### [WHAT TO WORK ON]
The lines needed are those below that contain the word "تربیت"; copy each one.

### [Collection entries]
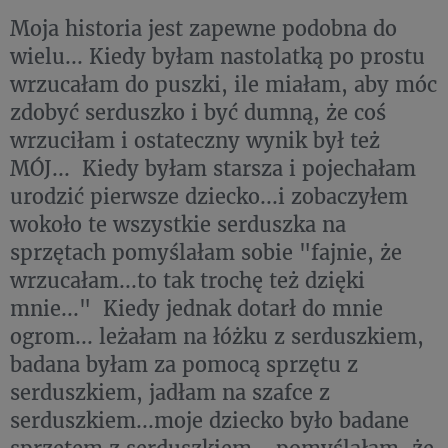
Moja historia jest zapewne podobna do
wielu... Kiedy byłam nastolatką po prostu
wrzucałam do puszki, ile miałam, aby móc
zdobyć serduszko i być dumną, że coś
wrzuciłam i ostateczny wynik był też
MÓJ... Kiedy byłam starsza i pojechałam
urodzić pierwsze dziecko...i zobaczyłem
wokoło te wszystkie serduszka na
sprzętach pomyślałam sobie "fajnie, że
wrzucałam...to tak trochę też dzięki
mnie..." Kiedy jednak dotarł do mnie
ogrom... leżałam na łóżku z serduszkiem,
badana byłam za pomocą sprzętu z
serduszkiem, jadłam na szafce z
serduszkiem...moje dziecko było badane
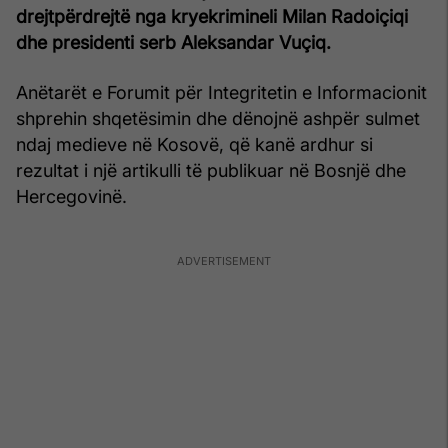
drejtpërdrejtë nga kryekrimineli Milan Radoiçiqi
dhe presidenti serb Aleksandar Vuçiq.
Anëtarët e Forumit për Integritetin e Informacionit
shprehin shqetësimin dhe dënojnë ashpër sulmet
ndaj medieve në Kosovë, që kanë ardhur si
rezultat i një artikulli të publikuar në Bosnjë dhe
Hercegovinë.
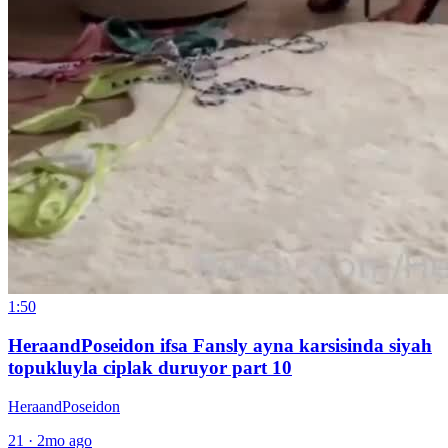
1:50
HeraandPoseidon ifsa Fansly ayna karsisinda siyah
topukluyla ciplak duruyor part 10
HeraandPoseidon
21
·
2mo ago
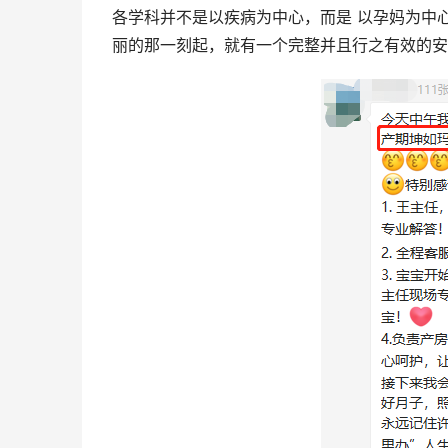
各学科并不是以疾病为中心，而是 以孕妈为中
丽的那一刻起，就有一个完整并且行之有效的安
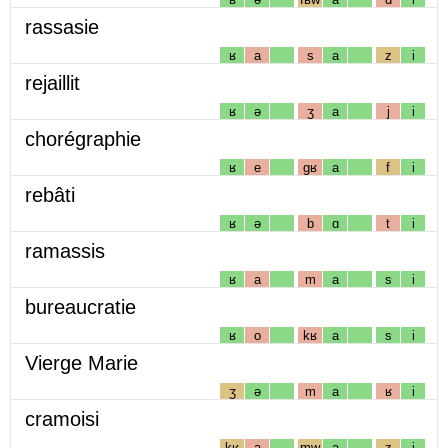
rassasie
ʁ
a
s
a
z
i
rejaillit
ʁ
ə
ʒ
a
j
i
chorégraphie
ʁ
e
gʁ
a
f
i
rebâti
ʁ
ə
b
ɑ
t
i
ramassis
ʁ
a
m
a
s
i
bureaucratie
ʁ
o
kʁ
a
s
i
Vierge Marie
ʒ
ə
m
a
ʁ
i
cramoisi
kʁ
a
mw
a
z
i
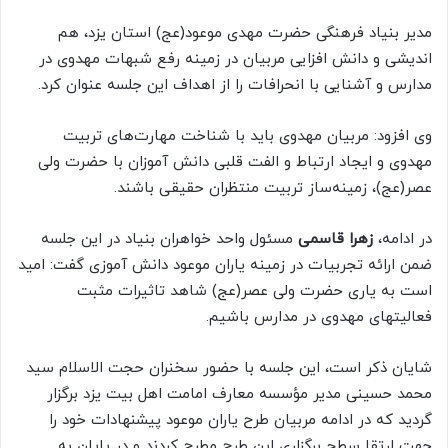
مدیر بنیاد فرهنگی حضرت مهدی موعود(عج) استان یزد، هم
اندیشی و دانش افزایی مربیان در زمینه رفع شبهات مهدوی در
مدارس و آشنایی با انحرافات را از اهداف این جلسه عنوان کرد.
وی افزود: مربیان مهدوی باید با شناخت مهارت‌های تربیت
مهدوی و ایجاد ارتباط و الفت قلبی دانش آموزان با حضرت ولی
عصر(عج)، زمینه‌ساز تربیت منتظران حقیقی باشند.
در ادامه،
زهرا قاسمی
مسئول واحد خواهران بنیاد در این جلسه
ضمن ارائه تجربیات در زمینه یاران موعود دانش آموزی گفت: امید
است به یاری حضرت ولی عصر(عج) شاهد تاثیرات مثبت
فعالیتهای مهدوی در مدارس باشیم.
شایان ذکر است، این جلسه با حضور سخنران حجت الاسلام سید
محمد حسینی مدیر مؤسسه معارف امامت اهل بیت یزد برگزار
گردید که در ادامه مربیان طرح یاران موعود پیشنهادات خود را
جهت ارتقا سطح برگزاری این طرح مطرح کردند و در پایان به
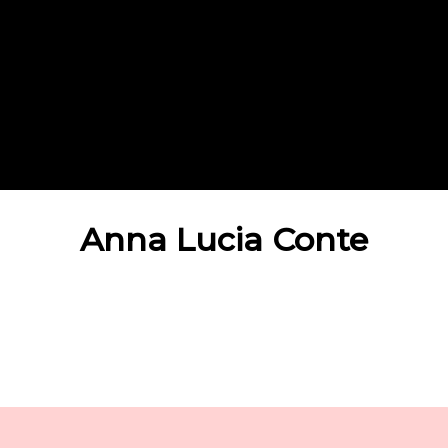
Anna Lucia Conte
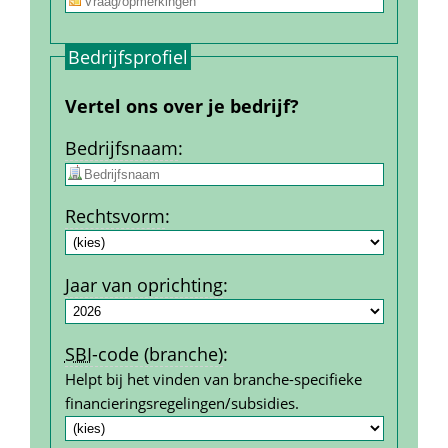
Bedrijfs­profiel
Vertel ons over je bedrijf?
Bedrijfs­naam
:
Rechtsvorm
:
Jaar van oprichting
:
SBI
-code (branche)
:
Helpt bij het vinden van branche-specifieke 
financierings­regelingen/subsidies.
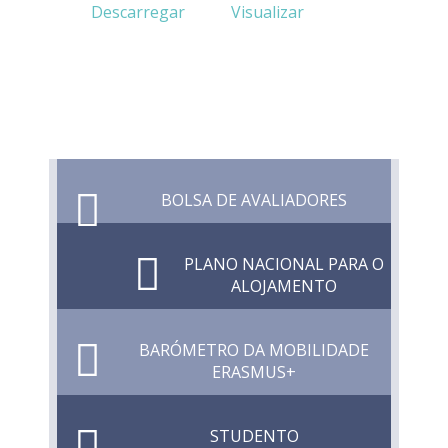
Descarregar
Visualizar
BOLSA DE AVALIADORES
PLANO NACIONAL PARA O
ALOJAMENTO
BARÓMETRO DA MOBILIDADE
ERASMUS+
STUDENTO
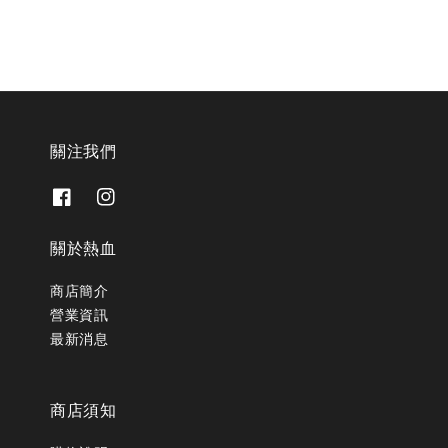
關注我們
關於熱血
商店簡介
營業資訊
最新消息
商店須知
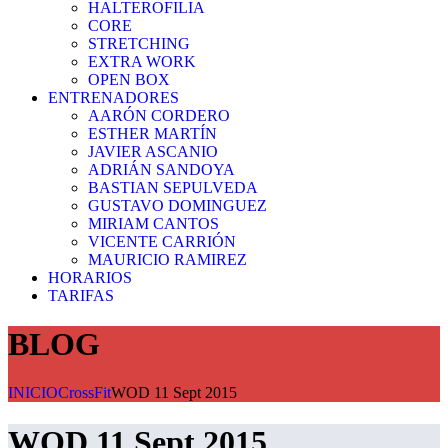
HALTEROFILIA
CORE
STRETCHING
EXTRA WORK
OPEN BOX
ENTRENADORES
AARÓN CORDERO
ESTHER MARTÍN
JAVIER ASCANIO
ADRIÁN SANDOYA
BASTIAN SEPULVEDA
GUSTAVO DOMINGUEZ
MIRIAM CANTOS
VICENTE CARRIÓN
MAURICIO RAMIREZ
HORARIOS
TARIFAS
BLOG
INICIO
CrossFit
WOD 11 Sept 2015
WOD 11 Sept 2015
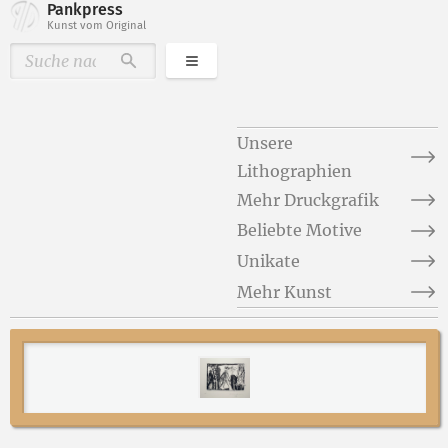
Pankpress
Kunst vom Original
Kategorien
Durchsuchen
Unsere
Lithographien
Mehr Druckgrafik
Beliebte Motive
Unikate
Mehr Kunst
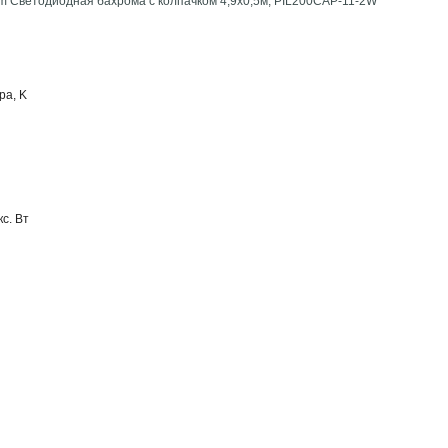
m Светодиодная бахрома с колпачком 4,9x0,5м, PIL200CAP-11-2W
ра, K
с. Вт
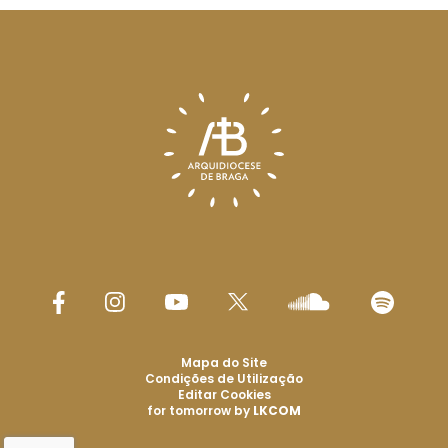
Mapa do Site
Condições de Utilização
Editar Cookies
for tomorrow by
LKCOM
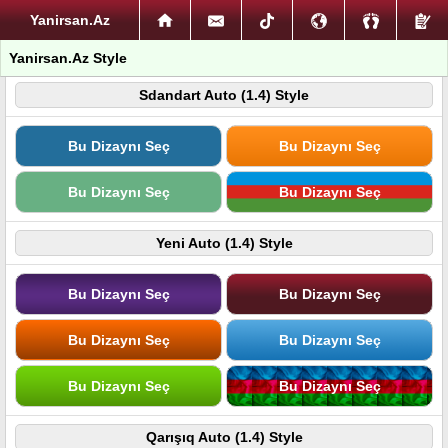
Yanirsan.Az
Yanirsan.Az Style
Sdandart Auto (1.4) Style
Bu Dizaynı Seç
Bu Dizaynı Seç
Bu Dizaynı Seç
Bu Dizaynı Seç
Yeni Auto (1.4) Style
Bu Dizaynı Seç
Bu Dizaynı Seç
Bu Dizaynı Seç
Bu Dizaynı Seç
Bu Dizaynı Seç
Bu Dizaynı Seç
Qarışıq Auto (1.4) Style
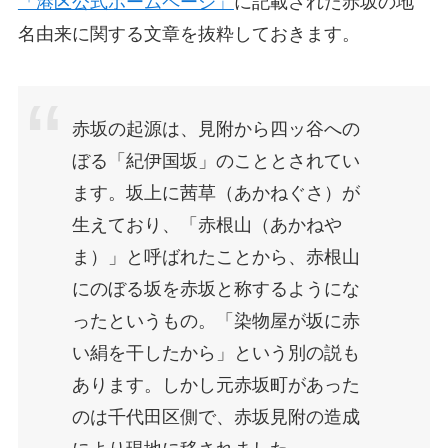
「港区公式ホームページ」
に記載された赤坂の地
名由来に関する文章を抜粋しておきます。
赤坂の起源は、見附から四ッ谷への
ぼる「紀伊国坂」のこととされてい
ます。坂上に茜草（あかねぐさ）が
生えており、「赤根山（あかねや
ま）」と呼ばれたことから、赤根山
にのぼる坂を赤坂と称するようにな
ったというもの。「染物屋が坂に赤
い絹を干したから」という別の説も
あります。しかし元赤坂町があった
のは千代田区側で、赤坂見附の造成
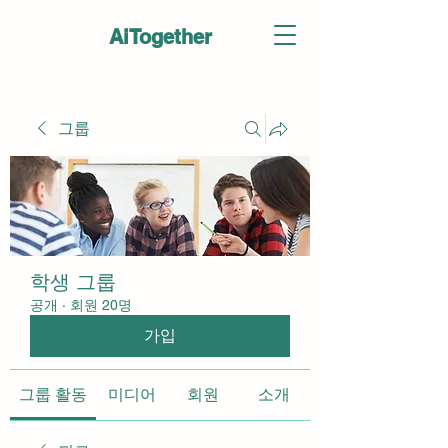
AiTogether
그룹
학생 그룹
공개
·
회원 20명
가입
그룹 활동
미디어
회원
소개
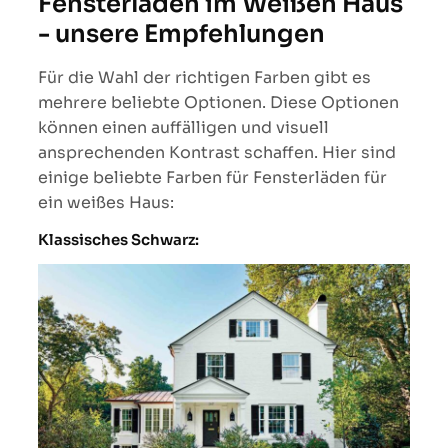
Fensterläden im Weißen Haus
- unsere Empfehlungen
Für die Wahl der richtigen Farben gibt es
mehrere beliebte Optionen. Diese Optionen
können einen auffälligen und visuell
ansprechenden Kontrast schaffen. Hier sind
einige beliebte Farben für Fensterläden für
ein weißes Haus:
Klassisches Schwarz:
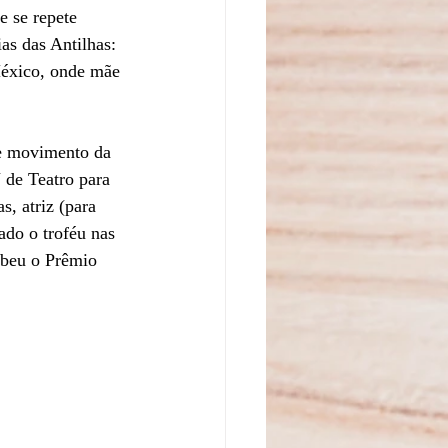
 se repete 
as das Antilhas: 
México, onde mãe 
de movimento da 
 de Teatro para 
, atriz (para 
ado o troféu nas 
ebeu o Prêmio 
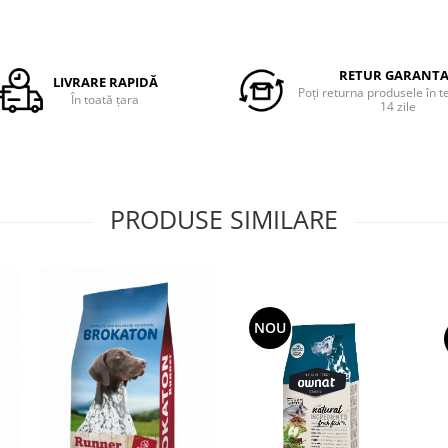
RETUR GARANT
LIVRARE RAPIDĂ
Poți returna produsele în 
În toată țara
14 zile
PRODUSE SIMILARE
NOU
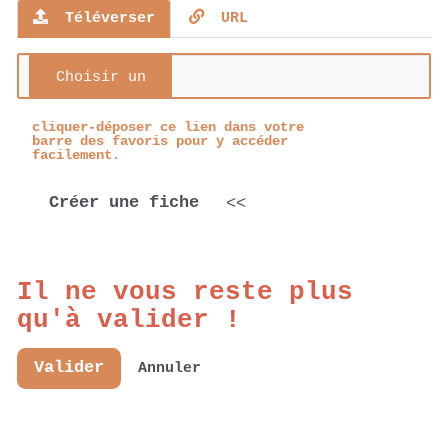
Téléverser
URL
cliquer-déposer ce lien dans votre
barre des favoris pour y accéder
facilement.
Créer une fiche
<<
Il ne vous reste plus
qu'à valider !
Valider
Annuler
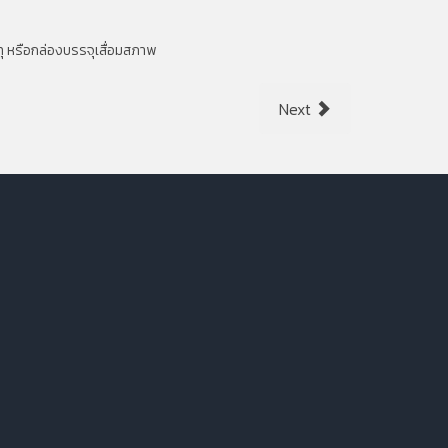
ระทุ หรือกล่องบรรจุเสื่อมสภาพ
Next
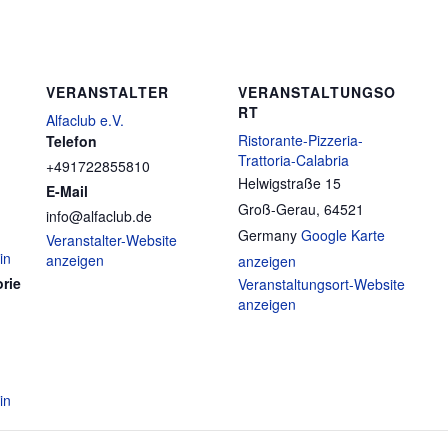
VERANSTALTER
VERANSTALTUNGSO
RT
Alfaclub e.V.
Ristorante-Pizzeria-
Telefon
Trattoria-Calabria
+491722855810
Helwigstraße 15
E-Mail
Groß-Gerau
,
64521
info@alfaclub.de
Germany
Google Karte
Veranstalter-Website
in
anzeigen
anzeigen
rie
Veranstaltungsort-Website
anzeigen
in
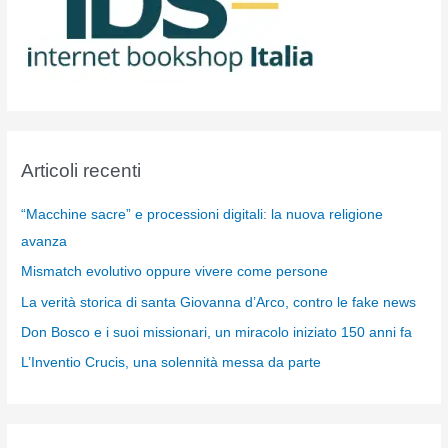
Articoli recenti
“Macchine sacre” e processioni digitali: la nuova religione
avanza
Mismatch evolutivo oppure vivere come persone
La verità storica di santa Giovanna d’Arco, contro le fake news
Don Bosco e i suoi missionari, un miracolo iniziato 150 anni fa
L’Inventio Crucis, una solennità messa da parte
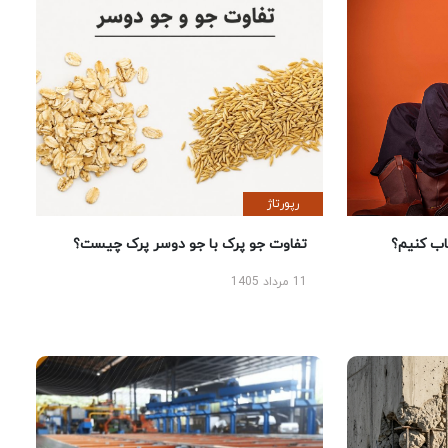
رپورتاژ
 کنیم؟
تفاوت جو پرک با جو دوسر پرک چیست؟
11 مرداد 1405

### [SOLVED PROBLEM]
وی افزود: مربیان مهدوی باید با شناخت مهارت‌های تربیت
عصر(عج)، زمینه‌ساز تربیت منتظران حقیقی باشند.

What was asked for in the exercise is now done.